There are two types of winter cover crop, the nitrogen fixing legumes, and the grasses like rye.  Plants in the legume family add nitrogen to the soil through the actions of bacteria present in nodules on their roots.  Without getting too technical, the bacteria absorb the nitrogen present in the air, in a gas form, and transform it or "fix" it into a form that is absorbed by plants.   When the plant is harvested and the roots left in the soil, the nodules degrade and the fixed nitrogen is releases into the soil.  Cool season legumes include clover, vetch, alfalfa, and fava beans.  

Photo courtesy of KB seed solutions
Grasses and grains build the soil and boost fertility by adding organic material and loosening hard soil with their long roots, they also suppress weeds and control erosion.  Annual ryegrass, barley and oats are commonly used.

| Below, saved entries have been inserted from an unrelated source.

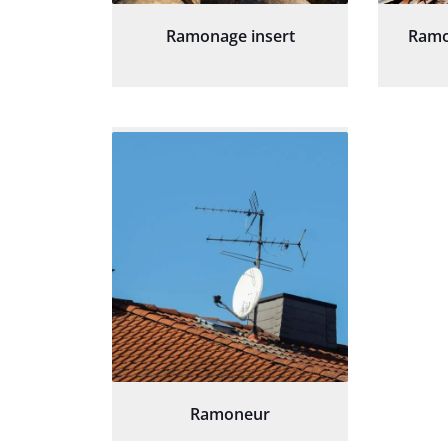
Ramonage insert
Ramo
Ramoneur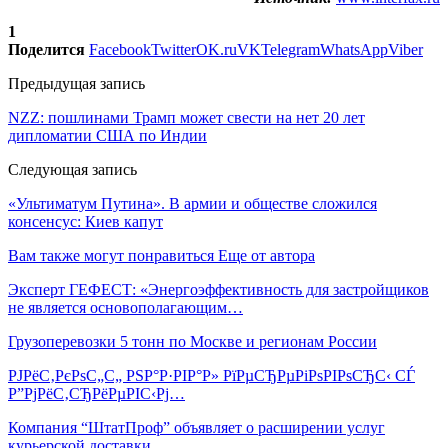
1
Поделится
Facebook
Twitter
OK.ru
VK
Telegram
WhatsApp
Viber
Предыдущая запись
NZZ: пошлинами Трамп может свести на нет 20 лет
дипломатии США по Индии
Следующая запись
«Ультиматум Путина». В армии и обществе сложился
консенсус: Киев капут
Вам также могут понравиться
Еще от автора
Эксперт ГЕФЕСТ: «Энергоэффективность для застройщиков
не является основополагающим…
Грузоперевозки 5 тонн по Москве и регионам России
РЈРёС‚РєРѕС„С„ РЅР°Р·РІР°Р» РїРµСЂРµРіРѕРІРѕСЂС‹ СЃ
Р”РјРёС‚СЂРёРµРІС‹Рј…
Компания “ШтатПроф” объявляет о расширении услуг
курьерской доставки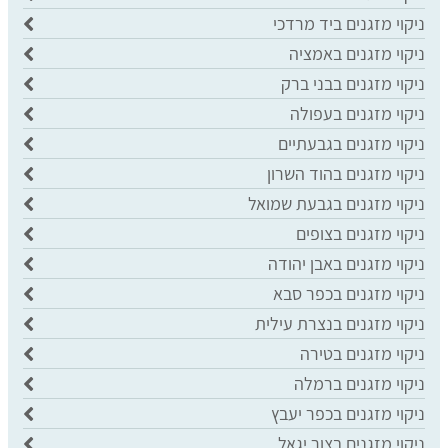
ניקוי מזגנים ביד מרדכי
ניקוי מזגנים באמציה
ניקוי מזגנים בבני ברק
ניקוי מזגנים בעפולה
ניקוי מזגנים בגבעתיים
ניקוי מזגנים בהוד השרון
ניקוי מזגנים בגבעת שמואל
ניקוי מזגנים בצופים
ניקוי מזגנים באבן יהודה
ניקוי מזגנים בכפר סבא
ניקוי מזגנים בנצרת עילית
ניקוי מזגנים בטירה
ניקוי מזגנים ברמלה
ניקוי מזגנים בכפר יעבץ
ניקוי מזגנים בצור יגאל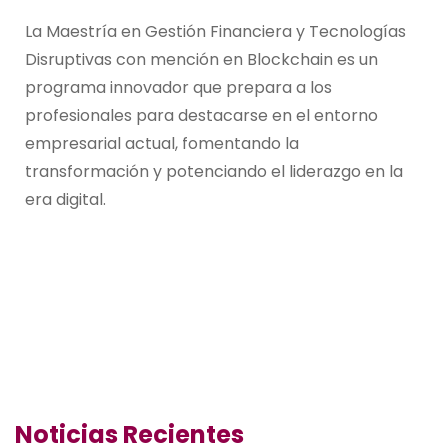
La Maestría en Gestión Financiera y Tecnologías
Disruptivas con mención en Blockchain es un
programa innovador que prepara a los
profesionales para destacarse en el entorno
empresarial actual, fomentando la
transformación y potenciando el liderazgo en la
era digital.
Noticias Recientes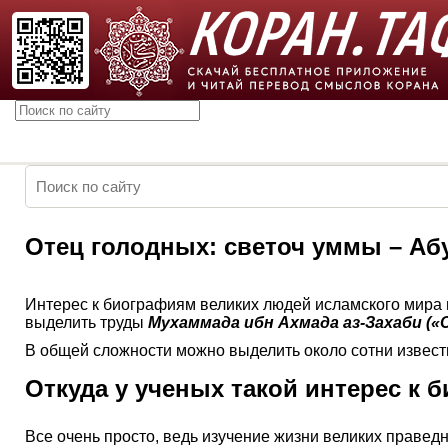
Отец голодных: светоч уммы – Аб
Интерес к биографиям великих людей исламского мира 
выделить труды
Мухаммада ибн Ахмада аз-Захаби («Си
В общей сложности можно выделить около сотни известны
Откуда у ученых такой интерес к 
Все очень просто, ведь изучение жизни великих правед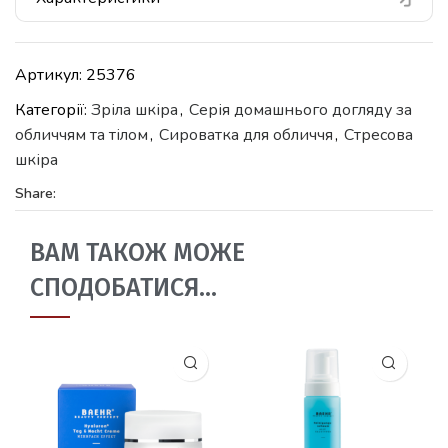
Артикул:
25376
Категорії:
Зріла шкіра
,
Серія домашнього догляду за
обличчям та тілом
,
Сироватка для обличчя
,
Стресова
шкіра
Share:
ВАМ ТАКОЖ МОЖЕ
СПОДОБАТИСЯ…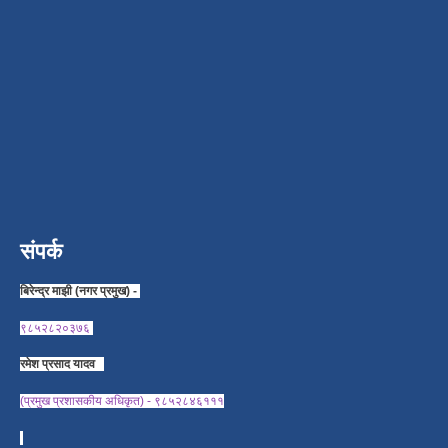
संपर्क
बिरेन्द्र माझी (नगर प्रमुख) -
९८५२८२०३७६
रमेश प्रसाद यादव
(प्रमुख प्रशासकीय अधिकृत) - ९८५२८४६१११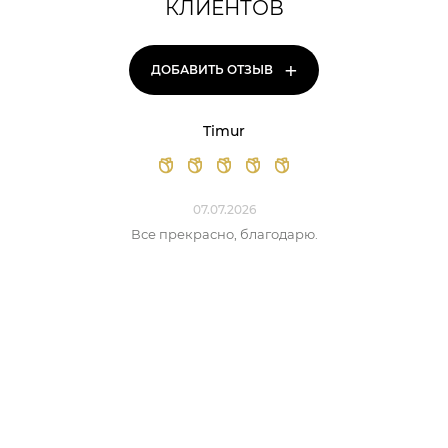
КЛИЕНТОВ
+
ДОБАВИТЬ ОТЗЫВ
Timur
07.07.2026
Все прекрасно, благодарю.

Depending on your particular soil situation you can use one type of cover crop or a combination if you want your cover crop to accomplish more than one of the above.  If you are unable to find cover crop seeds at some of your local nurseries you can find them online.  Bountiful Gardens offers cover crop seeds in bulk, while Peaceful Valley Farm & Garden Supply has many soil building cover crop blends.

Once you have your seeds, remove and compost any debry of the spent summer vegetables.  Loosen the soil with a spade, breaking any hard clumps, rake it smooth and spread the seeds according to the packet instruction (if you plant too many you can always thin them later).  Gently rake the seeds into the soil and cover with some straw.  Water well for the first week or so.  Once the seedling emerge you can water less, or not at all if you have plenty of rain.

It is very important to harvest the legume plants right when they start flowering, which depends on the region you live in, it could be as early as February.  Once the plant start flowering it starts using the nitrogen present in the nodules to produce its own seeds so for maximum nitrogen crop plants need to be cut down at the first blooming.  Depending on how depleted your soil is you can either cut down the whole plant and till it in the soil, or cut and compost the green part and leave the roots to decompose in the soil.  If you leave the whole plant in, cut it in smaller pieces, till it in the soil and cover it so the soil microorganisms will decompose it faster.  In two or four weeks you can follow it with your spring planting.  For grass crops the harvesting is less critical but plan on cutting the plants when they are six to eight inches tall and till them in at least a month before you plan on using the bed.  If the grasses are left too long they get more woody and will take a longer time to decompose.

Happy Gardening!

Sunday, September 23, 2012

Happy Fall and Two Plants for Late Season Blooms

Anemone hupehensis
I love the changing seasons.  Coming from northern Italy I remember clearly when we started wearing sweaters, it felt good after the hot and humid Venetian summer.  Where I live now we wear sweaters all year due to the fog, so I can't tell from the cold that the Fall is now on us.  Many people think that there are no seasons in California, but it is so not true, my garden looks more and more brown everyday, and few annual plants stopped flowering in spots where the sun doesn't reach anymore.  I started pulling some of the string bean plants and bought many winter veggie seedlings.

Nothing says it more than Fall is here than the Japanese anemone, or Anemone hupehensis.   After planting two plants I realized how invasive this plant is, but I decided to keep it because the flowers are so elegant and it eases the season transition with its beautiful flowers.

One thing I will miss during the upcoming months are the flowers I can pick fresh from my garden.  I am hoping for few more weeks of bloom and then it will be all over until March or April.

By far the plant in my garden with the longest blooming is the Mexican Sage, or Salvia leucanthaThe bees are still buzzing around it, and I expect at least another month or two of blooms.  This plant can send underground runners too so it has to be kept in check every few years, however it has virtually no pests and it attracts insect pollinators and hummingbirds love it as well.